### PROBLEM DETAILS
Repeat exactly, and only, the lines from the one containing "Autoren und Aut" through the last line of the data below.

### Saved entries
'''
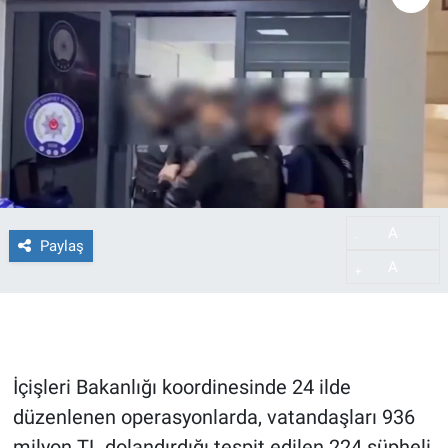
A
-
Paylaş
A
+
İçişleri Bakanlığı koordinesinde 24 ilde
düzenlenen operasyonlarda, vatandaşları 936
milyon TL dolandırdığı tespit edilen 224 şüpheli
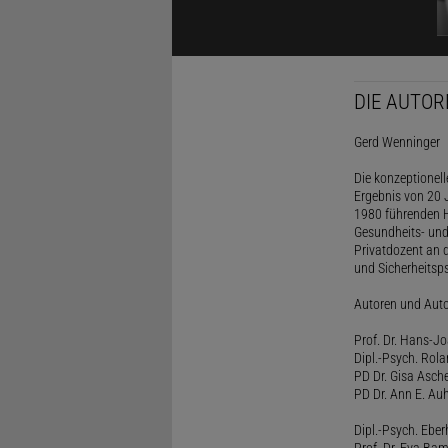
DIE AUTOR
Gerd Wenninger
Die konzeptionel
Ergebnis von 20 J
1980 führenden H
Gesundheits- und
Privatdozent an 
und Sicherheitsps
Autoren und Aut
Prof. Dr. Hans-J
Dipl.-Psych. Rol
PD Dr. Gisa Asch
PD Dr. Ann E. Auh
Dipl.-Psych. Eber
Prof. Dr. Eva B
'''
### EXPECTED ANSWER
Autoren und Aut
Prof. Dr. Hans-J
Dipl.-Psych. Rol
PD Dr. Gisa Asch
PD Dr. Ann E. Auh
Dipl.-Psych. Eber
Prof. Dr. Eva B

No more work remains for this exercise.